Vitrectomy surgery for certain conditions, such as retinal detachment and macular hole, may require the use of substances inside the eye that help press the retina against the wall of the eye so the retina can heal properly. For this purpose, the fluid and vitreous jelly of the eye can be replaced with one of the following substances: sterile air, specialized expanding gases, or silicone oil. Each of these substances has certain particular qualities, and your doctor will determine which one is most beneficial in your case.
The use of these agents might require that you position your head in a specific manner after the procedure (sometimes even face down) for a determined period of time—sometimes even up to two weeks after surgery. The duration of head positioning will be determined by your doctor during and after the surgery and discussed with you.

Air

Air is the shortest-acting agent that is used for the above purpose. Air is absorbed by the eye within a week, so it is used only when the retina needs to be supported internally for a few days. Air in the eye will severely limit vision as long as the bubble remains in the line of sight.
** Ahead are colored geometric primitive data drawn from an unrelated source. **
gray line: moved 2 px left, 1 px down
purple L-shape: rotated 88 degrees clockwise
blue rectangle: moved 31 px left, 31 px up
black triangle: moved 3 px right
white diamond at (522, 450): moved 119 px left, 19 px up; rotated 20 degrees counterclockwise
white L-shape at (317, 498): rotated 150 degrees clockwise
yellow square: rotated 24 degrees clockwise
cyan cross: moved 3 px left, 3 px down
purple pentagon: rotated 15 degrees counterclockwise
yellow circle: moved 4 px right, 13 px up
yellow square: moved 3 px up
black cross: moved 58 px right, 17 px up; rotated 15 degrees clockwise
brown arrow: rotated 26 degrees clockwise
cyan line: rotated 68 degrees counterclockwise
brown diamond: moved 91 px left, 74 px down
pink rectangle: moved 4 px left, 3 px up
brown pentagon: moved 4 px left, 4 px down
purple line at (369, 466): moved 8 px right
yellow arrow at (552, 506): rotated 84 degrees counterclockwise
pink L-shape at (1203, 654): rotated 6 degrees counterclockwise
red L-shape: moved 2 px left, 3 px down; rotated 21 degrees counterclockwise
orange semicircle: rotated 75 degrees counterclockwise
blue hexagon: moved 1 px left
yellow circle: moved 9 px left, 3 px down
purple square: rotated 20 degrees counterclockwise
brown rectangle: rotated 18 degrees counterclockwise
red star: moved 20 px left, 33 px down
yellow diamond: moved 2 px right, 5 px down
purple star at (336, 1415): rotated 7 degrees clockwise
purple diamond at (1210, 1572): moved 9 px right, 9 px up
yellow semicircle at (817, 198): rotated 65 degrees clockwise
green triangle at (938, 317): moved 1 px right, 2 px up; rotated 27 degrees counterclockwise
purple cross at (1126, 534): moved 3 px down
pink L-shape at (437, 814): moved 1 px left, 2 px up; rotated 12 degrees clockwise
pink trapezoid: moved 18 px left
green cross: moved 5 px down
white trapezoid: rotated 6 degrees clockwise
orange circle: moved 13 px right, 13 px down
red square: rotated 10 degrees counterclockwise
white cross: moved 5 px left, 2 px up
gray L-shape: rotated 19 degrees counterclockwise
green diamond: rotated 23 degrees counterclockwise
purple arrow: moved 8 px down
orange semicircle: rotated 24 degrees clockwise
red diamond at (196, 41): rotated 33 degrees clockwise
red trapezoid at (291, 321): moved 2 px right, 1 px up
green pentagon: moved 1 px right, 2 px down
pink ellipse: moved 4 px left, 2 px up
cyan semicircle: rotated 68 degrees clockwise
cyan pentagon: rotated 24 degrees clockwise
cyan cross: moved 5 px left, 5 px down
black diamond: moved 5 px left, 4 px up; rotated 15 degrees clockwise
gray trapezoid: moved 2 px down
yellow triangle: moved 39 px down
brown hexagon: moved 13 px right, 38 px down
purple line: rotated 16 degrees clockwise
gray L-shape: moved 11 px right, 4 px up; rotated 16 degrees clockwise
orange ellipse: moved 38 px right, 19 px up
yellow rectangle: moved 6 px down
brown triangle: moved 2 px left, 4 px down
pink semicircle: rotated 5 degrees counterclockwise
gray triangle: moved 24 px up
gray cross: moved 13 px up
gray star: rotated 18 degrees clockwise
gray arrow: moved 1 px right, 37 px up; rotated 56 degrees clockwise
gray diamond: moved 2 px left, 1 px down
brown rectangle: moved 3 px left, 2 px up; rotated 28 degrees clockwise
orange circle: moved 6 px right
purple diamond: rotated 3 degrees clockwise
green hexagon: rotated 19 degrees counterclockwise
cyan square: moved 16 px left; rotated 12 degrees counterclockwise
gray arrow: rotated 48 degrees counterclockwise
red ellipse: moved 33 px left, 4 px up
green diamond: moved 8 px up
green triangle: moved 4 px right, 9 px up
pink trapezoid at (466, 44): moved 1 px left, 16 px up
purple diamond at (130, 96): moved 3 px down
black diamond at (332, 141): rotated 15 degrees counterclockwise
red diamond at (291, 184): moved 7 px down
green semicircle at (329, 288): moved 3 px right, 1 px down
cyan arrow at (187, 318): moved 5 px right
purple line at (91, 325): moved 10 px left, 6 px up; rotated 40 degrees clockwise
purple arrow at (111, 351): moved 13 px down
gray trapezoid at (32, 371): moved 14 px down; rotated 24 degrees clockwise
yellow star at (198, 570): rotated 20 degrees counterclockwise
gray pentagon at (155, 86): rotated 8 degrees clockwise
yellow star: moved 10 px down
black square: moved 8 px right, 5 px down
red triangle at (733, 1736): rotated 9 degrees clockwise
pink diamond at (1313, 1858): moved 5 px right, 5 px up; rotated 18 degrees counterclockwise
As the air absorbs, the bubble will shrink and depending on how well the retina is functioning, you will be able to see more and more around the bubble until it is completely gone. While the eye is filled with air, you will not be able to fly or climb to high altitudes because air expands at low atmospheric pressures. Because the air is absorbed over time by the eye, a second surgery is not needed to remove the bubble.

Gas

Two types of gas are commonly used in the eye. One is an intermediate-acting gas that is absorbed by the eye within 2 to 4 weeks. The other is a long-acting gas that is absorbed by the eye within 6 to 8 weeks. These agents are used when the retina needs to be supported internally for a variable length of time. Like air, gas in the eye will severely limit vision as long as the bubble remains in the line of sight. As the gas absorbs, the bubble will shrink and depending on how well the retina is functioning, you will be able to see more and more around the bubble until it is completely gone. While the eye is filled with gas, you will not be able to fly or climb to high altitudes because air expands at low atmospheric pressures. Because the gas is absorbed over time by the eye, a second surgery is not needed to remove the bubble.

Oil

Silicone oil can also be used to fill the eye and support the retina after vitrectomy surgery. Silicone oil does not interfere with vision as much as air and gas, and depending on how well the retina is functioning, limited to significant vision may be possible through an oil bubble. The oil is clear and inert, and unlike air and gas, silicone oil is not absorbed by the eye. It can remain in the eye for months or sometimes years to provide long-term support for the retina after surgery. Since oil is not absorbed by the eye, a second surgery will be necessary to remove the bubble in the future.